Anche tra le mura tranquille di un convento si possono vivere eventi traumatici che sconvolgono il clima di pace e di serenità abituale di una comunità religiosa. Soprattutto se si tratta di eventi che mettono a repentaglio la capacità di adattamento psicofisica delle persone.
Che fare? Come riscoprire, anche dinanzi a eventi traumatici, la continuità delle proprie motivazioni vocazionali? La moderna neuro-psicologia ci può aiutare a capire come la salute psichica si coniuga bene con le aspirazioni di benessere vocazionale della persona.
Un’evangelizzazione
a misura di trauma
Le condizioni di difficoltà e di disagio sono parte dell’esistenza di ogni individuo. I religiosi e le religiose non fanno eccezione a ciò, perché anche loro devono fare i conti con i piccoli o grandi traumi che vengono a scombinare la tranquillità del loro ideale di consacrazione.

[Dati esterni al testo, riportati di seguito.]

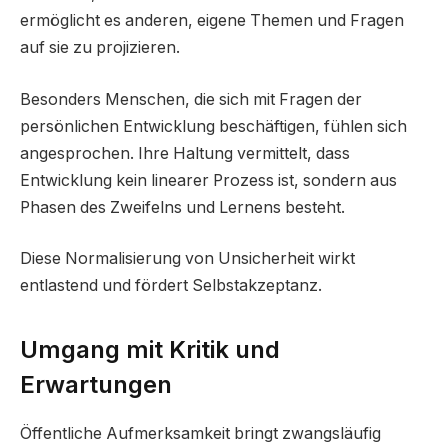
ermöglicht es anderen, eigene Themen und Fragen
auf sie zu projizieren.
Besonders Menschen, die sich mit Fragen der
persönlichen Entwicklung beschäftigen, fühlen sich
angesprochen. Ihre Haltung vermittelt, dass
Entwicklung kein linearer Prozess ist, sondern aus
Phasen des Zweifelns und Lernens besteht.
Diese Normalisierung von Unsicherheit wirkt
entlastend und fördert Selbstakzeptanz.
Umgang mit Kritik und
Erwartungen
Öffentliche Aufmerksamkeit bringt zwangsläufig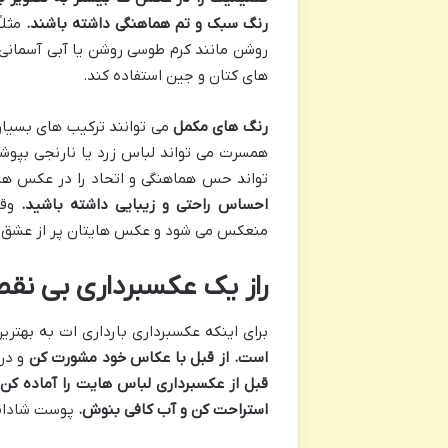
رنگ سبک و تم هماهنگی داشته باشند
.
مثلا
روشن مانند کرم طوسی روشن یا آبی آسمانی
های کتان و جین استفاده کند.
رنگ های مکمل
می توانند ترکیب های بسیار 
همسرت می تواند لباس زرد یا نارنجی بپوش
تواند حس هماهنگی و اتحاد را در عکس ها
احساس راحتی و زیبایی داشته باشید
.
وقت
منعکس می شود و عکس هایتان پر از عشق و 
راز یک عکسبرداری بی نقص 
برای اینکه عکسبرداری بارداری ات به بهتر
است
.
از قبل با عکاس خود مشورت کن
و در
قبل از عکسبرداری لباس هایت را آماده کن
استراحت کن و آب کافی بنوش
.
پوست شاداب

A volte basta un conflitto comunitario, o la tensione con un superiore, o un esaurimento nervoso, o il lutto per la perdita dei propri cari. Ma possono essere anche fatti traumatici che riguardano più direttamente il carisma apostolico della propria vocazione, come le persecuzioni dei cristiani, gli episodi di ostilità nell’evangelizzazione delle periferie esistenziali, tutti episodi che testimoniano come le difficoltà della vita possono interrompere senza preavviso l’aspettativa idealizzata di una vita consacrata senza problemi, «che mal si comporrebbe con le esigenze della carità».

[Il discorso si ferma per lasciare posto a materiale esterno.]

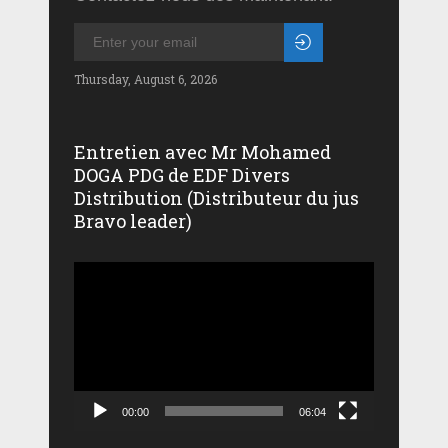
Thursday, August 6, 2026
Entretien avec Mr Mohamed
DOGA PDG de EDF Divers
Distribution (Distributeur du jus
Bravo leader)
Lecteur
vidéo
00:00
06:04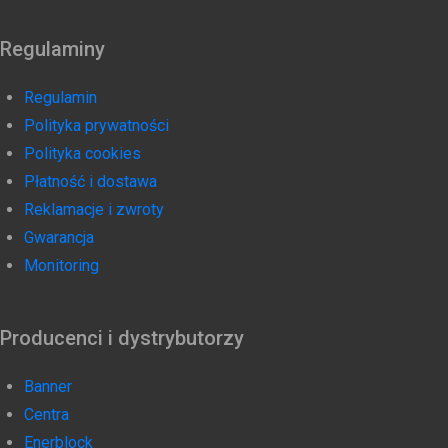
Regulaminy
Regulamin
Polityka prywatności
Polityka cookies
Płatność i dostawa
Reklamacje i zwroty
Gwarancja
Monitoring
Producenci i dystrybutorzy
Banner
Centra
Enerblock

Certo, se da una parte è vero che le avversità hanno accompagnato da sempre la storia della Chiesa, dall’altra si può ben dire che ai traumi, piccoli o grandi che siano, non ci si abitua mai!
I recenti eventi del terremoto in centro Italia, che hanno colpito anche chiese e conventi, hanno molto scosso l’opinione pubblica, soprattutto quando certe immagini sono entrate con forza nelle case e nelle abitudini della gente.

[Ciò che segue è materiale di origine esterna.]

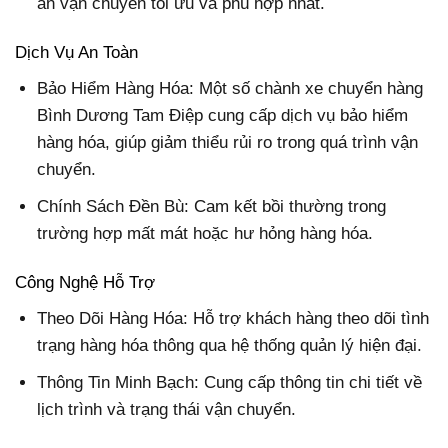
án vận chuyển tối ưu và phù hợp nhất.
Dịch Vụ An Toàn
Bảo Hiểm Hàng Hóa:
Một số chành xe chuyển hàng
Bình Dương Tam Điệp cung cấp dịch vụ bảo hiểm
hàng hóa, giúp giảm thiểu rủi ro trong quá trình vận
chuyển.
Chính Sách Đền Bù:
Cam kết bồi thường trong
trường hợp mất mát hoặc hư hỏng hàng hóa.
Công Nghệ Hỗ Trợ
Theo Dõi Hàng Hóa:
Hỗ trợ khách hàng theo dõi tình
trạng hàng hóa thông qua hệ thống quản lý hiện đại.
Thông Tin Minh Bạch:
Cung cấp thông tin chi tiết về
lịch trình và trạng thái vận chuyển.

Dovremmo cominciare proprio dalla concretezza di queste condizioni estreme per riconoscere che la voglia di tornare a vivere – così come il desiderio di rispondere autenticamente alla propria vocazione – passa attraverso i vissuti emotivi che mettono a dura prova la propria esistenza, e che diventano una sfida per riscoprire le motivazioni che danno continuità alla propria vita.
Dalla concretezza
alla fragilità emotiva
La concretezza di tale precarietà si materializza nelle tante vicende che mettono a nudo l’umanità fragile e vulnerabile dell’individuo, e che lo portano a fare i conti con la sua realtà emotiva fatta di luci e di ombre.
Lo sanno bene quanti si trovano a vivere improvvisamente condizioni di grave insicurezza sociale, come è successo alle suore del monastero di Norcia, quando si sono viste crollare addosso le mura del loro convento nell’ottobre 2016. «È crollato tutto mentre stavamo pregando le lodi della mattina». Così raccontavano la loro esperienza traumatica le suore del Convento di Sant’Antonio Abate a Norcia, sopravvissute al crollo del terremoto. «È caduto il campanile, la chiesa – raccontano – Poi sono venuti i vigili e ci hanno portato in salvo».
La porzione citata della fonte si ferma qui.